(Records drawn from a dataset)
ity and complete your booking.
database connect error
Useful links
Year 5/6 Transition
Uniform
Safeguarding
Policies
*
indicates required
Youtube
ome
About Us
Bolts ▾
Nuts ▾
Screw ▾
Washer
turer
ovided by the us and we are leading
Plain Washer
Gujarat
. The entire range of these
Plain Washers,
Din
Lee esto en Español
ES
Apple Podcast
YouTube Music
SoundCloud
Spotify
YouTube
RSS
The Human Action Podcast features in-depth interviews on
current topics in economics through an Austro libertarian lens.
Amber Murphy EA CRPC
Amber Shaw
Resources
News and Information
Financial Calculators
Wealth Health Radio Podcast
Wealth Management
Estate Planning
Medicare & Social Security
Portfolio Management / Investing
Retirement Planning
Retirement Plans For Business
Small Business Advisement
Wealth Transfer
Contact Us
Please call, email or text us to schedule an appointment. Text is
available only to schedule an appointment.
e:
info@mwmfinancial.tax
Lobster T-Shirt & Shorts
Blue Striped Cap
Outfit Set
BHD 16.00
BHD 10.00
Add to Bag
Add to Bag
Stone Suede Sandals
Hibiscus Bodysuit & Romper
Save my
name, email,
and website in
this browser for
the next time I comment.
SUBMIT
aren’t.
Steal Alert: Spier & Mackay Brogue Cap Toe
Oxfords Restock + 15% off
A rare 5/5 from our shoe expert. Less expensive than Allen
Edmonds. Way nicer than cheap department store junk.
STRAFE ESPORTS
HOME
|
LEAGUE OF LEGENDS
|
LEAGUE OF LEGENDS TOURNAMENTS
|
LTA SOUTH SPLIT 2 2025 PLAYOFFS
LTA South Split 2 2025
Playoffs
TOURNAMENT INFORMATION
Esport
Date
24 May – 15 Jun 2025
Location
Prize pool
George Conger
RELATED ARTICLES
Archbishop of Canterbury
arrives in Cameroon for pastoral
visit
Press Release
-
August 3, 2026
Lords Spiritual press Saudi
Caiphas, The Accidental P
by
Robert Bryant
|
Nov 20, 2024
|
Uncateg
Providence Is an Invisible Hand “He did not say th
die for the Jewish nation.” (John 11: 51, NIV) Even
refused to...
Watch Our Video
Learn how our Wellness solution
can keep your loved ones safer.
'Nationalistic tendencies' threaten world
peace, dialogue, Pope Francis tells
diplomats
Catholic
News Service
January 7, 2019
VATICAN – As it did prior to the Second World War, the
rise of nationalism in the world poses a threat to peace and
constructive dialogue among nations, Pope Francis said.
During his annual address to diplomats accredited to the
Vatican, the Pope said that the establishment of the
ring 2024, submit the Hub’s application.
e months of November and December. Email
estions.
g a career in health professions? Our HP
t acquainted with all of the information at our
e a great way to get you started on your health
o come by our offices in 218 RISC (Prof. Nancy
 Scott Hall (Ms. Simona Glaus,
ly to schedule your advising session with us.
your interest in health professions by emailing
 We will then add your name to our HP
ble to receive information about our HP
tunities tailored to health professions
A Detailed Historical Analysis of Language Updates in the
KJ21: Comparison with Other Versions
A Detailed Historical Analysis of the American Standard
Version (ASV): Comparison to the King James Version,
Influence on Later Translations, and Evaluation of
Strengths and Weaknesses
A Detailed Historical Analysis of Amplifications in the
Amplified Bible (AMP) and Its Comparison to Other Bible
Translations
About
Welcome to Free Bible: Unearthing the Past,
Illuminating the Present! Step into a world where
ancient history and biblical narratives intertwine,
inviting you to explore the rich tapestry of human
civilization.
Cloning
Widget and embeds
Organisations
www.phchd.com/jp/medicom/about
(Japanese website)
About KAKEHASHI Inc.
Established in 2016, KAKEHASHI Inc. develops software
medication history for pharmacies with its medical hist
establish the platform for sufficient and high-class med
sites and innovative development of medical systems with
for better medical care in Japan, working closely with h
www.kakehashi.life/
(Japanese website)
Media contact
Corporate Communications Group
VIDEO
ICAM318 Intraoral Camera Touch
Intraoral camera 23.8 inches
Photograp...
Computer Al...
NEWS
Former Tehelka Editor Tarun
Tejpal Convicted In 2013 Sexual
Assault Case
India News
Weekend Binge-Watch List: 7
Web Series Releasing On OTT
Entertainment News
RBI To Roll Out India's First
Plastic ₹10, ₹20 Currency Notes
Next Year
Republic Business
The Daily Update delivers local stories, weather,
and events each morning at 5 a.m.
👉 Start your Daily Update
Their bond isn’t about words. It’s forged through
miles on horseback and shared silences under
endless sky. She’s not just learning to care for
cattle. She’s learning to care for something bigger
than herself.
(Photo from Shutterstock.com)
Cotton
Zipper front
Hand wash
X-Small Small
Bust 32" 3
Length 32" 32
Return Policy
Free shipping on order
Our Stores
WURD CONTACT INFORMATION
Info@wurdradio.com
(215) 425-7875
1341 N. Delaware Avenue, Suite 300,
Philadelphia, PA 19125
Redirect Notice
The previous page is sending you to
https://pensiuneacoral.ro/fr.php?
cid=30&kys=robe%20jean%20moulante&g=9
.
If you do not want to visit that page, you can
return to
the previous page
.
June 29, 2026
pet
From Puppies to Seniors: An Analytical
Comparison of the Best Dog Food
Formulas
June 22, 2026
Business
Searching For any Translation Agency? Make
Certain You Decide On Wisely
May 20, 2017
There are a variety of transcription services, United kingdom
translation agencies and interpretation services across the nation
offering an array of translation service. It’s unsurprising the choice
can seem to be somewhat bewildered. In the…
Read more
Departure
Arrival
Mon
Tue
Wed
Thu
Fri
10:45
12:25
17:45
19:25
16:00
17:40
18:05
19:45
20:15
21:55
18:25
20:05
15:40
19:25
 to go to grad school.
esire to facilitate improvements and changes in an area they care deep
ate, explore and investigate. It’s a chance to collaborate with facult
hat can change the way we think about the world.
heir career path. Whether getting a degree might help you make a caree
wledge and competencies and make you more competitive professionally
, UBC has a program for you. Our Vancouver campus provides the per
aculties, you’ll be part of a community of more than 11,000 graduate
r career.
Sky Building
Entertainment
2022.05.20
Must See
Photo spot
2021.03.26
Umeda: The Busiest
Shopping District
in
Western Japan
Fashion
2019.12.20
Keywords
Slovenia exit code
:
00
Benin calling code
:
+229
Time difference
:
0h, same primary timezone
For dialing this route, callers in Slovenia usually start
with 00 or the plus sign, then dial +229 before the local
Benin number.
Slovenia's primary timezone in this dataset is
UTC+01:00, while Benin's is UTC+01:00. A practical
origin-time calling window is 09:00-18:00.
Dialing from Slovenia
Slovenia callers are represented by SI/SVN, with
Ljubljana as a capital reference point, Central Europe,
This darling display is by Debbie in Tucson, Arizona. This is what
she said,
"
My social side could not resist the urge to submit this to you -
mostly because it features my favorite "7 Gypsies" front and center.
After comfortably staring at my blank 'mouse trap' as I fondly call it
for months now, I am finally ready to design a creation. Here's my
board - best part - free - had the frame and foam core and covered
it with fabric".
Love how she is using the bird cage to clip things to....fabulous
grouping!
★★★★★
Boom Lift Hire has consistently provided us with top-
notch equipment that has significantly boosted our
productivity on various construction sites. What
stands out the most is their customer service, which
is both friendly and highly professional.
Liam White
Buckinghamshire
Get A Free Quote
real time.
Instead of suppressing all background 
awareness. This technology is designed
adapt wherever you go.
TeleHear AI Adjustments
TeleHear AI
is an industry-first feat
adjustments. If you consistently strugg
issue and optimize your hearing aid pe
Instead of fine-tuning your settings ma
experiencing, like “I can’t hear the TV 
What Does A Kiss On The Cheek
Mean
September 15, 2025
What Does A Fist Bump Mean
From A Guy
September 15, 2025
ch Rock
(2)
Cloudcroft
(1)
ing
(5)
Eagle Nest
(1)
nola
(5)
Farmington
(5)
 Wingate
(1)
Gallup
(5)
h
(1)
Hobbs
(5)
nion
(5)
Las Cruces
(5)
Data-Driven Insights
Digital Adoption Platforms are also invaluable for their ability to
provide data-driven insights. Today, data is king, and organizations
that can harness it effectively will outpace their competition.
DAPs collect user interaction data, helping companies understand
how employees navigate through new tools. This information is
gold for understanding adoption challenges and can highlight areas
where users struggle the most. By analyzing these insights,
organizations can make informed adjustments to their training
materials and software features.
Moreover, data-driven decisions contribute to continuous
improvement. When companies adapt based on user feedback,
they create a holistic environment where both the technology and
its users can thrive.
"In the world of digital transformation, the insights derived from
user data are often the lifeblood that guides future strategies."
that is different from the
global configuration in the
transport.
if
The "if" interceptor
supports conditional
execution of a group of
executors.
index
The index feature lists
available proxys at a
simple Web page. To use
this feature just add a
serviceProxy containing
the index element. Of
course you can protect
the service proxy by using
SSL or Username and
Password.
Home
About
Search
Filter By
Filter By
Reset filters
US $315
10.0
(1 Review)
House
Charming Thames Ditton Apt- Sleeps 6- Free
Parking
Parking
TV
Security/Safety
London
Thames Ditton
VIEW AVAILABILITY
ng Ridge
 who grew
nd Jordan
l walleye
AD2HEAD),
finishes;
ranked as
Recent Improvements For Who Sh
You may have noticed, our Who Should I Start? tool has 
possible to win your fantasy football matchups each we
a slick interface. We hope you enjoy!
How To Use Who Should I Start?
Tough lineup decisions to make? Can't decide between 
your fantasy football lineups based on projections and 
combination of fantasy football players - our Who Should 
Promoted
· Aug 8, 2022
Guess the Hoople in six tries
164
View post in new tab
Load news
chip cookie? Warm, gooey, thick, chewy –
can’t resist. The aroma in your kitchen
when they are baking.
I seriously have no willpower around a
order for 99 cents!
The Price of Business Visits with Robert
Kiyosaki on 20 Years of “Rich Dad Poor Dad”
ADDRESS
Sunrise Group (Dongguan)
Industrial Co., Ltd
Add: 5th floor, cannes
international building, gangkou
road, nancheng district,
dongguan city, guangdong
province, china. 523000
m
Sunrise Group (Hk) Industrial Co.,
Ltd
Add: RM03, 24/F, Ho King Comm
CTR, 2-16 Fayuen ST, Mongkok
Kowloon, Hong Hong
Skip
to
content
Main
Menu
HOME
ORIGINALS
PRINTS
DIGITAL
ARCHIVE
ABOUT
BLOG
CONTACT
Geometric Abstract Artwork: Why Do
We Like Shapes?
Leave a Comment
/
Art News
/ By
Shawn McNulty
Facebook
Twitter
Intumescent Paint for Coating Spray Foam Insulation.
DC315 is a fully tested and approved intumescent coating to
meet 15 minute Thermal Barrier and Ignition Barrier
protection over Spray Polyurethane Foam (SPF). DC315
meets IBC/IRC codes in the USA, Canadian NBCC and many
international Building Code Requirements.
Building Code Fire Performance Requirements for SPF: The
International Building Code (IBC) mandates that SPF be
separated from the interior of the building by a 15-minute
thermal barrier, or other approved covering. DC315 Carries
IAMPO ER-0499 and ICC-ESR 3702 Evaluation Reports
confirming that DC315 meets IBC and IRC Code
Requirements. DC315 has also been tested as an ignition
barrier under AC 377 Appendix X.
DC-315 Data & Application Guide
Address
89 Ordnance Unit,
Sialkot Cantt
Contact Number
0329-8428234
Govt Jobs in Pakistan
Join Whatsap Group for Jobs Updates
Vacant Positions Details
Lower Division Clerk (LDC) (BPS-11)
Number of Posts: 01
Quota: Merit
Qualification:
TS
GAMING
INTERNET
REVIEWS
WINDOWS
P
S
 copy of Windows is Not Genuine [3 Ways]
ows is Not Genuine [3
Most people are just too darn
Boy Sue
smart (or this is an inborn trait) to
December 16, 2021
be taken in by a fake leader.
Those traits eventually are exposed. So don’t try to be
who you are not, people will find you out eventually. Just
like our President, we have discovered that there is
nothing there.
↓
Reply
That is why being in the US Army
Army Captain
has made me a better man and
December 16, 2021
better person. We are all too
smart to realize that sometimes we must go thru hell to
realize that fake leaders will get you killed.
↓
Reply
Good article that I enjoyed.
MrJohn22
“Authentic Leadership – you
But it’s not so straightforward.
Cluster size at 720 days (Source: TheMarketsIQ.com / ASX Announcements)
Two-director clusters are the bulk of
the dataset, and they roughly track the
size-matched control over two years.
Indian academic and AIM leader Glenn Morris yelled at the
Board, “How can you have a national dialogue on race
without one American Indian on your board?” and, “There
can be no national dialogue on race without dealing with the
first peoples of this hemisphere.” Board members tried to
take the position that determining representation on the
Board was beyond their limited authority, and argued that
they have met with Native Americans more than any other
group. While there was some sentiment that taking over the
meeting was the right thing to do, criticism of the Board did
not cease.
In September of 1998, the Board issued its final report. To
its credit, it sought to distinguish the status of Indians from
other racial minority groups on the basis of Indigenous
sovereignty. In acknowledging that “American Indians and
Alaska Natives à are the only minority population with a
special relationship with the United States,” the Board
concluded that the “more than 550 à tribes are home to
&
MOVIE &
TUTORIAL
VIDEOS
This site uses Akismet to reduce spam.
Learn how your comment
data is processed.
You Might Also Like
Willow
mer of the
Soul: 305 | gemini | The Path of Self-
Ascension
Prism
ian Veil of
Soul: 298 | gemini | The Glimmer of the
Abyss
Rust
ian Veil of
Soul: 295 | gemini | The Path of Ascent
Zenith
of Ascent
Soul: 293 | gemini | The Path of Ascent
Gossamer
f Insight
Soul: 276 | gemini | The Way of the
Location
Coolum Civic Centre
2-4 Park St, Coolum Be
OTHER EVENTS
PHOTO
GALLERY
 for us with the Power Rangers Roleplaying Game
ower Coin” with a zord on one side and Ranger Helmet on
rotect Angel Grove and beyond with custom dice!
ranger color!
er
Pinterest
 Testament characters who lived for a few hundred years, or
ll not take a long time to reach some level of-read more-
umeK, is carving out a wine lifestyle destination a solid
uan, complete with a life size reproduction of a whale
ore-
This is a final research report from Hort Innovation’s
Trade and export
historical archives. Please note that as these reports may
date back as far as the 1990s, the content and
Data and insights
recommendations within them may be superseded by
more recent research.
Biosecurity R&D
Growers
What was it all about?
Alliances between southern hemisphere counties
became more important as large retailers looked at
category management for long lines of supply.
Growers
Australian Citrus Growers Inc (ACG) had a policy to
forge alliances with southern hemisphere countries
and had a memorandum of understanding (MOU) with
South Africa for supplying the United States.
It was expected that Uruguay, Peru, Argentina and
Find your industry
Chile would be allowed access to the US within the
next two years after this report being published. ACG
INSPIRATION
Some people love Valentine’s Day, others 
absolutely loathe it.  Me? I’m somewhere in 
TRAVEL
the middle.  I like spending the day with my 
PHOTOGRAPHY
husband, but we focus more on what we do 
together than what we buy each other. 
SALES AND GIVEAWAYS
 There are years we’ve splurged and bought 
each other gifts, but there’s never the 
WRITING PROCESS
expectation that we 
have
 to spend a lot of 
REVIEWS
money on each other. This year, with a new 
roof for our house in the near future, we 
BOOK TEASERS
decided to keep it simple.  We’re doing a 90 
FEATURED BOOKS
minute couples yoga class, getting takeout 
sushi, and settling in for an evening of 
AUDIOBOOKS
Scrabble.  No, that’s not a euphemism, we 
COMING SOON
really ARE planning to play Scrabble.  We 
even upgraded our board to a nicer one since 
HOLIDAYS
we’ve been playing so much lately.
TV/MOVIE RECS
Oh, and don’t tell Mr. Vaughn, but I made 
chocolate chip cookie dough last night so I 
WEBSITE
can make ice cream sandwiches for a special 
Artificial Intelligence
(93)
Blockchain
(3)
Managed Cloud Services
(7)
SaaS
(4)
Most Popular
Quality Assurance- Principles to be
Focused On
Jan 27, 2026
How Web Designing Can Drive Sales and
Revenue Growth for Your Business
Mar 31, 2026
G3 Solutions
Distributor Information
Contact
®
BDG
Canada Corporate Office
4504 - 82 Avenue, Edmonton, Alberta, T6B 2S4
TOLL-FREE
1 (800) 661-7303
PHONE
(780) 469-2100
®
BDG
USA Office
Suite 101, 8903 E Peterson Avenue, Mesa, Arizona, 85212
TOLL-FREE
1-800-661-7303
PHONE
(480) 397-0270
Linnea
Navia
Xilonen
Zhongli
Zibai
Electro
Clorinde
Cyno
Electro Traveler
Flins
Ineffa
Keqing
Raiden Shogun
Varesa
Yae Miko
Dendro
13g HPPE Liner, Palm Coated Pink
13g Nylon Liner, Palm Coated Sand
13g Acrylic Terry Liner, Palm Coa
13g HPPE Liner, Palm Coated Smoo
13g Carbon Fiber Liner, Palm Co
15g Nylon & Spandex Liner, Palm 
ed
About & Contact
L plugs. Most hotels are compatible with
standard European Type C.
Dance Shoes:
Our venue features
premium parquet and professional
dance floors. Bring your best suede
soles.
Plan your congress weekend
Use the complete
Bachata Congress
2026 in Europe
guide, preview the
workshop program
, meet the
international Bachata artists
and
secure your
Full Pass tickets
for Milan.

* **THE PROBLEM**
Copy only this part of the entries above: the line with "ll not take", the line with "really ARE planning to play Scrabble.  We", and the lines between, all exactly as written.

* **SOLUTION**
ll not take a long time to reach some level of-read more-
umeK, is carving out a wine lifestyle destination a solid
uan, complete with a life size reproduction of a whale
ore-
This is a final research report from Hort Innovation’s
Trade and export
historical archives. Please note that as these reports may
date back as far as the 1990s, the content and
Data and insights
recommendations within them may be superseded by
more recent research.
Biosecurity R&D
Growers
What was it all about?
Alliances between southern hemisphere counties
became more important as large retailers looked at
category management for long lines of supply.
Growers
Australian Citrus Growers Inc (ACG) had a policy to
forge alliances with southern hemisphere countries
and had a memorandum of understanding (MOU) with
South Africa for supplying the United States.
It was expected that Uruguay, Peru, Argentina and
Find your industry
Chile would be allowed access to the US within the
next two years after this report being published. ACG
INSPIRATION
Some people love Valentine’s Day, others 
absolutely loathe it.  Me? I’m somewhere in 
TRAVEL
the middle.  I like spending the day with my 
PHOTOGRAPHY
husband, but we focus more on what we do 
together than what we buy each other. 
SALES AND GIVEAWAYS
 There are years we’ve splurged and bought 
each other gifts, but there’s never the 
WRITING PROCESS
expectation that we 
have
 to spend a lot of 
REVIEWS
money on each other. This year, with a new 
roof for our house in the near future, we 
BOOK TEASERS
decided to keep it simple.  We’re doing a 90 
FEATURED BOOKS
minute couples yoga class, getting takeout 
sushi, and settling in for an evening of 
AUDIOBOOKS
Scrabble.  No, that’s not a euphemism, we 
COMING SOON
really ARE planning to play Scrabble.  We 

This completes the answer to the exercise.